In questo periodo lavoro quotidianamente con attori romani e pugliesi, ogni giorno mi ricordano la forza di Napoli, nello stesso momento in cui in altre città d’Italia si vive un momento di stanchezza, magari di stasi. Ora Napoli è fiorente e penso che sia soprattutto merito dei giovani, dei piccoli spazi teatrali. Dal mio punto di vista è in queste realtà che puoi crescere, formarti, rafforzare le tue spalle e le tue convinzioni, non solo sperimentare il teatro drammatico e comico. Mentre a Roma i piccoli spazi sono in via di estinzione, Napoli ne è piena, e così sta succedendo a Caserta, con il via dato dal Teatro Civico 14 di Roberto Solofria. Dovendo fare un calendario settimanale ho difficoltà per vedere tutto, ma cerco di assistere a quanti più appuntamenti è possibile, perché tra nuovi autori e nuovi attori, amo vedere i giovani in scena. Quando inizio ad avvertire un po’ di stanchezza, sono la mia fonte di forza.

In questo momento di eccessiva attenzione all’autonarrazione e al personale, non ha mai abbandonato i temi sociali e universali con autori come Thomas Bernhard e Bertolt Brecht.

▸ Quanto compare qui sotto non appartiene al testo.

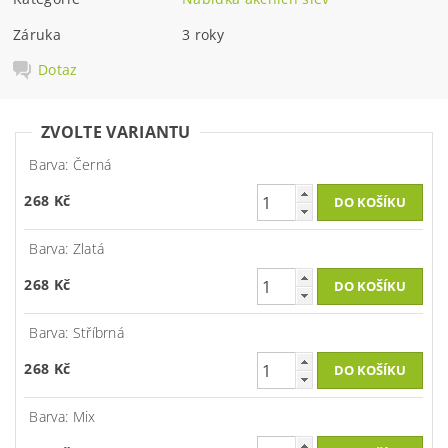
Záruka
3 roky
Dotaz
ZVOLTE VARIANTU
Barva: Černá
268 Kč
Barva: Zlatá
268 Kč
Barva: Stříbrná
268 Kč
Barva: Mix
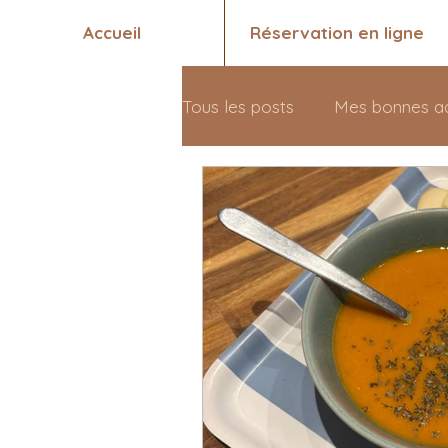
Accueil
Réservation en ligne
Tous les posts
Mes bonnes a
Santé 💖
Qui suis-je ? 🤗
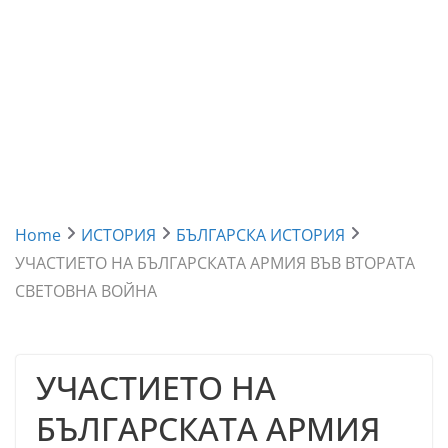
Home
ИСТОРИЯ
БЪЛГАРСКА ИСТОРИЯ
УЧАСТИЕТО НА БЪЛГАРСКАТА АРМИЯ ВЪВ ВТОРАТА
СВЕТОВНА ВОЙНА
УЧАСТИЕТО НА
БЪЛГАРСКАТА АРМИЯ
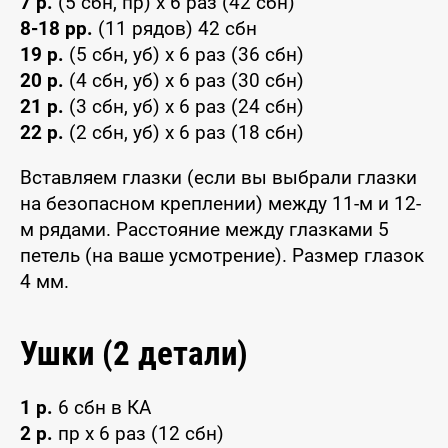
7 р.
(5 сбн, пр) х 6 раз (42 сбн)
8-18 рр.
(11 рядов) 42 сбн
19 р.
(5 сбн, уб) х 6 раз (36 сбн)
20 р.
(4 сбн, уб) х 6 раз (30 сбн)
21 р.
(3 сбн, уб) х 6 раз (24 сбн)
22 р.
(2 сбн, уб) х 6 раз (18 сбн)
Вставляем глазки (если вы выбрали глазки
на безопасном креплении) между 11-м и 12-
м рядами. Расстояние между глазками 5
петель (на ваше усмотрение). Размер глазок
4 мм.
Ушки (2 детали)
1 р.
6 сбн в КА
2 р.
пр х 6 раз (12 сбн)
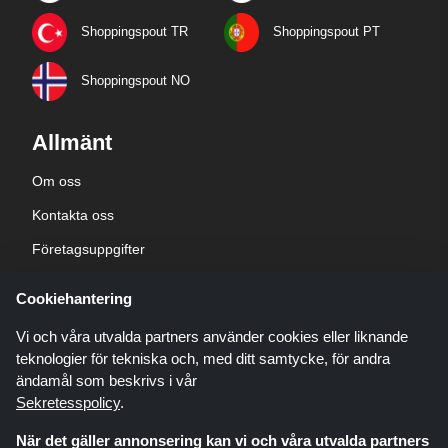
Shoppingspout TR
Shoppingspout PT
Shoppingspout NO
Allmänt
Om oss
Kontakta oss
Företagsuppgifter
sekretesspolicy
Cookiehantering
Blogg
Vi och våra utvalda partners använder cookies eller liknande
teknologier för tekniska och, med ditt samtycke, för andra
ändamål som beskrivs i vår
Sekretesspolicy
.
När det gäller annonsering kan vi och våra utvalda partners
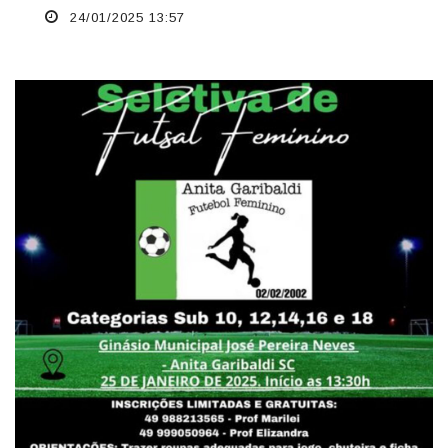
24/01/2025 13:57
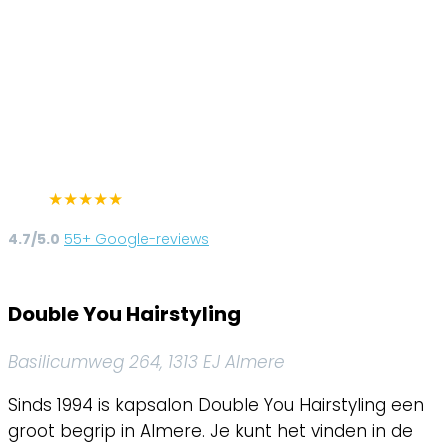
★
★
★
★
★
4.7/5.0
55+ Google-reviews
Double You Hairstyling
Basilicumweg 264, 1313 EJ Almere
Sinds 1994 is kapsalon Double You Hairstyling een
groot begrip in Almere. Je kunt het vinden in de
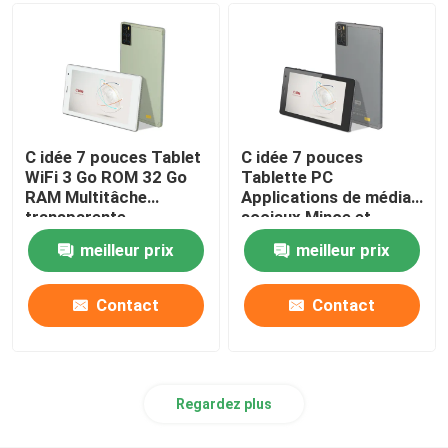
C idée 7 pouces Tablet
C idée 7 pouces
WiFi 3 Go ROM 32 Go
Tablette PC
RAM Multitâche
Applications de médias
transparente
sociaux Mince et
1024x600 IPS
portable Performance
meilleur prix
meilleur prix
Affichage réactif au
lisse Doubles caméras
toucher CM520
Sensitivité au toucher
CM520
Contact
Contact
Regardez plus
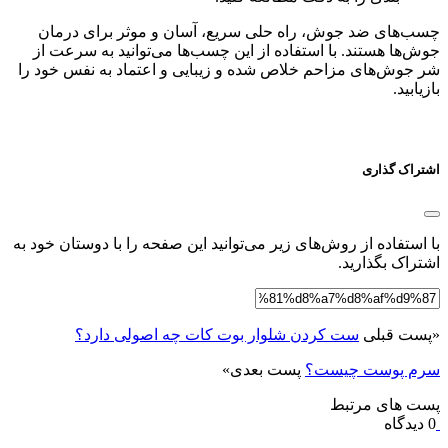
چسب‌های ضد جوش، راه حلی سریع، آسان و موثر برای درمان
جوش‌ها هستند. با استفاده از این چسب‌ها می‌توانید به سرعت از
شر جوش‌های مزاحم خلاص شده و زیبایی و اعتماد به نفس خود را
بازیابید.
اشتراک گذاری
با استفاده از روش‌های زیر می‌توانید این صفحه را با دوستان خود به
اشتراک بگذارید.
«
پست قبلی
ست کردن شلوار بوت کات چه اصولی دارد؟
سرم پوست چیست؟
پست بعدی
»
پست های مرتبط
0 دیدگاه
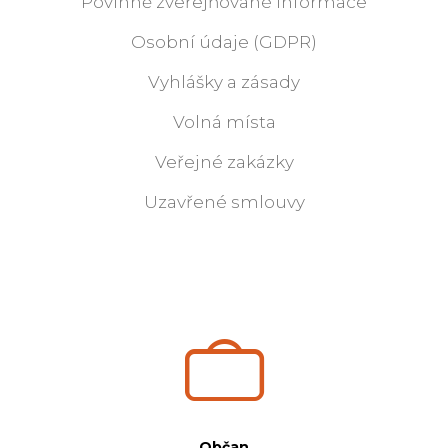
Povinně zveřejňované informace
Osobní údaje (GDPR)
Vyhlášky a zásady
Volná místa
Veřejné zakázky
Uzavřené smlouvy
Občan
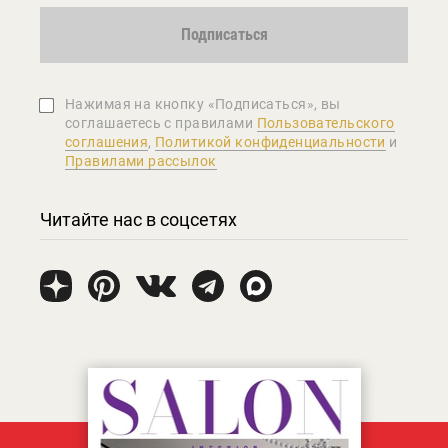
Подписаться
Нажимая на кнопку «Подписаться», вы
соглашаетеcь с правилами
Пользовательского
соглашения
,
Политикой конфиденциальности
и
Правилами рассылок
Читайте нас в соцсетях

Per me Thomas Bernhard, al pari di Bertolt Brecht, è un autore che andrebbe studiato nelle scuole. La mia fortuna è stata iniziare con Carlo all’Elicantropo un percorso di teatro politico, portando in scena Il presidente, La madre, Terrore e Miseria del Terzo Reich, con Roberto Andò sto continuando ad avere la possibilità di mettere in scena questi grandi autori, perché è un regista e scrittore che non si accontenta mai di proporre cose semplici. Ha aperto la stagione del Teatro Mercadante con un testo non immediatamente facile per il pubblico come Piazza degli Eroi di Thomas Bernhard, e non lo ringrazierò mai abbastanza per avermi dato l’opportunità di partecipare alla messinscena di un testo che non è solo il testamento teatrale dell’autore, ma anche una grande riflessione sul mondo contemporaneo.